→ Activity
Each entry must be restated exactly as it appears.

(Page layout parsing data)
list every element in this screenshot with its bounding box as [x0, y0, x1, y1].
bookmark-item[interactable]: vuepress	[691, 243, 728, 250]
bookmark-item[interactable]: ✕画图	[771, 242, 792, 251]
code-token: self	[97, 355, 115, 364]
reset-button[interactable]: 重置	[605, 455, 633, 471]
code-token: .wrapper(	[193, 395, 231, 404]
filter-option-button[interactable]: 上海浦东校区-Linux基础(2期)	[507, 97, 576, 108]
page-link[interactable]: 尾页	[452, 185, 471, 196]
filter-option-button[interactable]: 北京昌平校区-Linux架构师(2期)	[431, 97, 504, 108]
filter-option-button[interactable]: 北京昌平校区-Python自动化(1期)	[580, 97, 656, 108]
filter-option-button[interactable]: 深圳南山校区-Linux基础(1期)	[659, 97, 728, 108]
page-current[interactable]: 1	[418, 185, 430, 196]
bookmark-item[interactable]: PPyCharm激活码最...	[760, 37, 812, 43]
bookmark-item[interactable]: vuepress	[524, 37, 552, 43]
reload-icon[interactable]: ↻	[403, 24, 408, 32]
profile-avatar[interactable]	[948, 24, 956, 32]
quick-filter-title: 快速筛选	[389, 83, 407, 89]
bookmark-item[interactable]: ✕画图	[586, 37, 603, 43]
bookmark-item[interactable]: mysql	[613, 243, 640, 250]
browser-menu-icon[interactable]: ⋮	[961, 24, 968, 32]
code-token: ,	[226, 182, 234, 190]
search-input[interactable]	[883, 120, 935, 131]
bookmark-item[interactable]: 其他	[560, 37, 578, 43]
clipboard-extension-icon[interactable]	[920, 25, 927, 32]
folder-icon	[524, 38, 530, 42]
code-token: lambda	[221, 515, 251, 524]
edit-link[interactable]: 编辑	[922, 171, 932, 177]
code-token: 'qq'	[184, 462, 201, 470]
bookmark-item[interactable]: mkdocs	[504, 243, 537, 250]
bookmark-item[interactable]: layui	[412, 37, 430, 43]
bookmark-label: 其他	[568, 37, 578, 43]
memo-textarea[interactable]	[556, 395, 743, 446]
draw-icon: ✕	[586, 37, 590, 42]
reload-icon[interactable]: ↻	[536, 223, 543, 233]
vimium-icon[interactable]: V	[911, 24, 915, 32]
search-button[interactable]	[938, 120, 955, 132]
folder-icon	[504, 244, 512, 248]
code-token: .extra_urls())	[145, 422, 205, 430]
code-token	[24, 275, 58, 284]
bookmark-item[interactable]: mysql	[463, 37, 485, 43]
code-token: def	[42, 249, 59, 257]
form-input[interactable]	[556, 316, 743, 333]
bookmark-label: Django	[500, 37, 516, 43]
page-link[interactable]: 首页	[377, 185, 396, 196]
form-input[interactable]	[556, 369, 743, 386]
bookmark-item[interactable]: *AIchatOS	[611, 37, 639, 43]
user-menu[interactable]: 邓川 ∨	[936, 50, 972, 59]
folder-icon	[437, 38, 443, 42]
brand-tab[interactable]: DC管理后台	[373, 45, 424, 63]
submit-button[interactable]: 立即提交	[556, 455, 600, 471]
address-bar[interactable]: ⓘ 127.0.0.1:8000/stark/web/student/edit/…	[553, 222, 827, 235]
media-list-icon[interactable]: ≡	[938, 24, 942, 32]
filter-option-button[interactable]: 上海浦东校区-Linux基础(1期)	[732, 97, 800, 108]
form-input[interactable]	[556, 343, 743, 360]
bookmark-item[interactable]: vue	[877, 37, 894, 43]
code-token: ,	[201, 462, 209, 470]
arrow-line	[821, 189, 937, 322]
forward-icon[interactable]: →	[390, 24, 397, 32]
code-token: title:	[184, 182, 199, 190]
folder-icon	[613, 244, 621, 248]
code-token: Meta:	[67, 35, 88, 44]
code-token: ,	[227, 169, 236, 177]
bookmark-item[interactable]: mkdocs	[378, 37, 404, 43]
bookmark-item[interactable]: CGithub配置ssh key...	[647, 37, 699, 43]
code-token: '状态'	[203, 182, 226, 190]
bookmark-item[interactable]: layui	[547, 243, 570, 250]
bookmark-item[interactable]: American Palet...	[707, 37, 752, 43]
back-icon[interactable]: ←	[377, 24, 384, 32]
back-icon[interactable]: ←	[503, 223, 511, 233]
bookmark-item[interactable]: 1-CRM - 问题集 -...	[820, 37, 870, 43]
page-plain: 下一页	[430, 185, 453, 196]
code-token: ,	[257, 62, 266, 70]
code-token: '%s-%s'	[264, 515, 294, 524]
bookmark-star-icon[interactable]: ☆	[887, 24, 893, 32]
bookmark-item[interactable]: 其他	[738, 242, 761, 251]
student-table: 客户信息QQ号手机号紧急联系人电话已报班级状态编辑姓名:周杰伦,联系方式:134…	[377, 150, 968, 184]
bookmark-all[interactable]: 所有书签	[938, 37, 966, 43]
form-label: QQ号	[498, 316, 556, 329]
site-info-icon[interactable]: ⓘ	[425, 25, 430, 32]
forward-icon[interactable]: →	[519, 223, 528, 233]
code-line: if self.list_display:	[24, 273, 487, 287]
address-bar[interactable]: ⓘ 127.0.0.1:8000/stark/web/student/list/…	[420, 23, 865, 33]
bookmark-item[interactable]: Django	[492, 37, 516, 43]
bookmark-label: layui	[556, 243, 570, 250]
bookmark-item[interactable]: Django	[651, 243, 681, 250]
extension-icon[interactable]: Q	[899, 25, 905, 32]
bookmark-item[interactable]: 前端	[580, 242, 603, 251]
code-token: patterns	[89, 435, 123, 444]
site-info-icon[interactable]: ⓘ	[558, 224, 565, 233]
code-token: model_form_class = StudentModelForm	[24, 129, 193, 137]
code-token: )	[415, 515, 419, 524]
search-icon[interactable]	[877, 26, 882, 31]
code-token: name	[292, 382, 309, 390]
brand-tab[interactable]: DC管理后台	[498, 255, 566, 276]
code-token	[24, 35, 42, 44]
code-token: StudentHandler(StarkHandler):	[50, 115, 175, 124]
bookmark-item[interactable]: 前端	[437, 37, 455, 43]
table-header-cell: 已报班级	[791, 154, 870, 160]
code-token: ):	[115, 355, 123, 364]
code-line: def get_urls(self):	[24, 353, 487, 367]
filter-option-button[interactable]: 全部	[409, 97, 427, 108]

→ Task solution
list every element in this screenshot with its bounding box as [x0, y0, x1, y1].
bookmark-item[interactable]: vuepress	[691, 243, 728, 250]
bookmark-item[interactable]: ✕画图	[771, 242, 792, 251]
code-token: self	[97, 355, 115, 364]
reset-button[interactable]: 重置	[605, 455, 633, 471]
code-token: .wrapper(	[193, 395, 231, 404]
filter-option-button[interactable]: 上海浦东校区-Linux基础(2期)	[507, 97, 576, 108]
page-link[interactable]: 尾页	[452, 185, 471, 196]
filter-option-button[interactable]: 北京昌平校区-Linux架构师(2期)	[431, 97, 504, 108]
filter-option-button[interactable]: 北京昌平校区-Python自动化(1期)	[580, 97, 656, 108]
filter-option-button[interactable]: 深圳南山校区-Linux基础(1期)	[659, 97, 728, 108]
page-current[interactable]: 1	[418, 185, 430, 196]
bookmark-item[interactable]: PPyCharm激活码最...	[760, 37, 812, 43]
bookmark-item[interactable]: vuepress	[524, 37, 552, 43]
reload-icon[interactable]: ↻	[403, 24, 408, 32]
profile-avatar[interactable]	[948, 24, 956, 32]
quick-filter-title: 快速筛选	[389, 83, 407, 89]
bookmark-item[interactable]: ✕画图	[586, 37, 603, 43]
bookmark-item[interactable]: mysql	[613, 243, 640, 250]
browser-menu-icon[interactable]: ⋮	[961, 24, 968, 32]
code-token: ,	[226, 182, 234, 190]
search-input[interactable]	[883, 120, 935, 131]
bookmark-item[interactable]: 其他	[560, 37, 578, 43]
clipboard-extension-icon[interactable]	[920, 25, 927, 32]
folder-icon	[524, 38, 530, 42]
code-token: lambda	[221, 515, 251, 524]
edit-link[interactable]: 编辑	[922, 171, 932, 177]
code-token: 'qq'	[184, 462, 201, 470]
bookmark-item[interactable]: mkdocs	[504, 243, 537, 250]
bookmark-item[interactable]: layui	[412, 37, 430, 43]
bookmark-label: 其他	[568, 37, 578, 43]
memo-textarea[interactable]	[556, 395, 743, 446]
draw-icon: ✕	[586, 37, 590, 42]
reload-icon[interactable]: ↻	[536, 223, 543, 233]
vimium-icon[interactable]: V	[911, 24, 915, 32]
search-button[interactable]	[938, 120, 955, 132]
folder-icon	[504, 244, 512, 248]
code-token: .extra_urls())	[145, 422, 205, 430]
code-token	[24, 275, 58, 284]
bookmark-item[interactable]: mysql	[463, 37, 485, 43]
code-token: def	[42, 249, 59, 257]
form-input[interactable]	[556, 316, 743, 333]
bookmark-label: Django	[500, 37, 516, 43]
page-link[interactable]: 首页	[377, 185, 396, 196]
form-input[interactable]	[556, 369, 743, 386]
bookmark-item[interactable]: *AIchatOS	[611, 37, 639, 43]
user-menu[interactable]: 邓川 ∨	[936, 50, 972, 59]
folder-icon	[437, 38, 443, 42]
brand-tab[interactable]: DC管理后台	[373, 45, 424, 63]
submit-button[interactable]: 立即提交	[556, 455, 600, 471]
address-bar[interactable]: ⓘ 127.0.0.1:8000/stark/web/student/edit/…	[553, 222, 827, 235]
media-list-icon[interactable]: ≡	[938, 24, 942, 32]
filter-option-button[interactable]: 上海浦东校区-Linux基础(1期)	[732, 97, 800, 108]
form-input[interactable]	[556, 343, 743, 360]
bookmark-item[interactable]: vue	[877, 37, 894, 43]
code-token: ,	[201, 462, 209, 470]
arrow-line	[821, 189, 937, 322]
forward-icon[interactable]: →	[390, 24, 397, 32]
code-token: title:	[184, 182, 199, 190]
folder-icon	[613, 244, 621, 248]
code-token: Meta:	[67, 35, 88, 44]
code-token: ,	[227, 169, 236, 177]
bookmark-item[interactable]: mkdocs	[378, 37, 404, 43]
bookmark-item[interactable]: CGithub配置ssh key...	[647, 37, 699, 43]
code-token: '状态'	[203, 182, 226, 190]
bookmark-item[interactable]: layui	[547, 243, 570, 250]
bookmark-item[interactable]: American Palet...	[707, 37, 752, 43]
back-icon[interactable]: ←	[377, 24, 384, 32]
back-icon[interactable]: ←	[503, 223, 511, 233]
bookmark-item[interactable]: 1-CRM - 问题集 -...	[820, 37, 870, 43]
page-plain: 下一页	[430, 185, 453, 196]
code-token: ,	[257, 62, 266, 70]
code-token: '%s-%s'	[264, 515, 294, 524]
bookmark-star-icon[interactable]: ☆	[887, 24, 893, 32]
bookmark-item[interactable]: 其他	[738, 242, 761, 251]
student-table: 客户信息QQ号手机号紧急联系人电话已报班级状态编辑姓名:周杰伦,联系方式:134…	[377, 150, 968, 184]
bookmark-all[interactable]: 所有书签	[938, 37, 966, 43]
form-label: QQ号	[498, 316, 556, 329]
site-info-icon[interactable]: ⓘ	[425, 25, 430, 32]
forward-icon[interactable]: →	[519, 223, 528, 233]
code-line: if self.list_display:	[24, 273, 487, 287]
address-bar[interactable]: ⓘ 127.0.0.1:8000/stark/web/student/list/…	[420, 23, 865, 33]
bookmark-item[interactable]: Django	[492, 37, 516, 43]
bookmark-label: layui	[556, 243, 570, 250]
bookmark-item[interactable]: Django	[651, 243, 681, 250]
extension-icon[interactable]: Q	[899, 25, 905, 32]
bookmark-item[interactable]: 前端	[580, 242, 603, 251]
code-token: patterns	[89, 435, 123, 444]
site-info-icon[interactable]: ⓘ	[558, 224, 565, 233]
code-token: model_form_class = StudentModelForm	[24, 129, 193, 137]
code-token: )	[415, 515, 419, 524]
search-icon[interactable]	[877, 26, 882, 31]
code-token: name	[292, 382, 309, 390]
brand-tab[interactable]: DC管理后台	[498, 255, 566, 276]
code-token	[24, 35, 42, 44]
code-token: StudentHandler(StarkHandler):	[50, 115, 175, 124]
bookmark-item[interactable]: 前端	[437, 37, 455, 43]
table-header-cell: 已报班级	[791, 154, 870, 160]
code-token: ):	[115, 355, 123, 364]
code-line: def get_urls(self):	[24, 353, 487, 367]
filter-option-button[interactable]: 全部	[409, 97, 427, 108]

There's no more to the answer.